TASK INSTRUCTIONS: Filter the listing below, keeping every line that holds "kannada".

RAW DATA:
++++++++++
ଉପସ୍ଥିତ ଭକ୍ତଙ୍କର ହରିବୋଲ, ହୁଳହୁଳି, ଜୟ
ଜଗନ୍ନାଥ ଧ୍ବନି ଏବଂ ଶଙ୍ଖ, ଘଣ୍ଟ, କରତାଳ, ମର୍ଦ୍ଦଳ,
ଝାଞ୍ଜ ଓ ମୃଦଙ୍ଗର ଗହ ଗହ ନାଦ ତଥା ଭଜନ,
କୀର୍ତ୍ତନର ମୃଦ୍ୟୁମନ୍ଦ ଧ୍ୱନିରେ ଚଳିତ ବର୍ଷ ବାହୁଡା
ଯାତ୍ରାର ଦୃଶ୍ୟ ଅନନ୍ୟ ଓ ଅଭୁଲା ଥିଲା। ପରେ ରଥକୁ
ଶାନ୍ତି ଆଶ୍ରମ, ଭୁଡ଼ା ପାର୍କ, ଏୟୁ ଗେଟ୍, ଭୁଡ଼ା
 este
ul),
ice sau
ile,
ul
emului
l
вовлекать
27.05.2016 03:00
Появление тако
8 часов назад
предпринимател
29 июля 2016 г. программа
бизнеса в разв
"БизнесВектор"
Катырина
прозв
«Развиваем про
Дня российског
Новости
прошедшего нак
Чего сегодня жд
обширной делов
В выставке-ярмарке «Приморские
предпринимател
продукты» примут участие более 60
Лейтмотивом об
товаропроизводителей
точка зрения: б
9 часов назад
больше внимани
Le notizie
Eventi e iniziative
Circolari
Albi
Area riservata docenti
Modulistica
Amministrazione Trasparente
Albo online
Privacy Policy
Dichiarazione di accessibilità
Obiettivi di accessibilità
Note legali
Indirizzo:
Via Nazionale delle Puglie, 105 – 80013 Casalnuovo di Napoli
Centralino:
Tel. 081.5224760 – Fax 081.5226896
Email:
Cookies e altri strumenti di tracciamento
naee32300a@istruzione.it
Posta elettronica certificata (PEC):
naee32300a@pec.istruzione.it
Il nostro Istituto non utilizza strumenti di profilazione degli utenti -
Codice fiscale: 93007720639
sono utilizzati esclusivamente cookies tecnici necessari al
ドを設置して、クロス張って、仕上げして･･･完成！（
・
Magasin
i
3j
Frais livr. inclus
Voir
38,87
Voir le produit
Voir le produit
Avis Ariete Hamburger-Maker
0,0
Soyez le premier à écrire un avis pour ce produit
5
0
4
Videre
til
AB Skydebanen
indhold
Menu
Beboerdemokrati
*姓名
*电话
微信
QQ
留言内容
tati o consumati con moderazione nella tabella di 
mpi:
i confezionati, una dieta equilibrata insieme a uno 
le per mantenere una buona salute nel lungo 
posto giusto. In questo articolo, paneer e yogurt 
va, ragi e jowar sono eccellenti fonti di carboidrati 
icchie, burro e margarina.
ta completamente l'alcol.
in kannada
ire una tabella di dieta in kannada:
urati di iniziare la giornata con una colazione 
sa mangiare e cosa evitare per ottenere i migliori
++++++++++
ANSWER TO THIS EXERCISE:
in kannada
ire una tabella di dieta in kannada:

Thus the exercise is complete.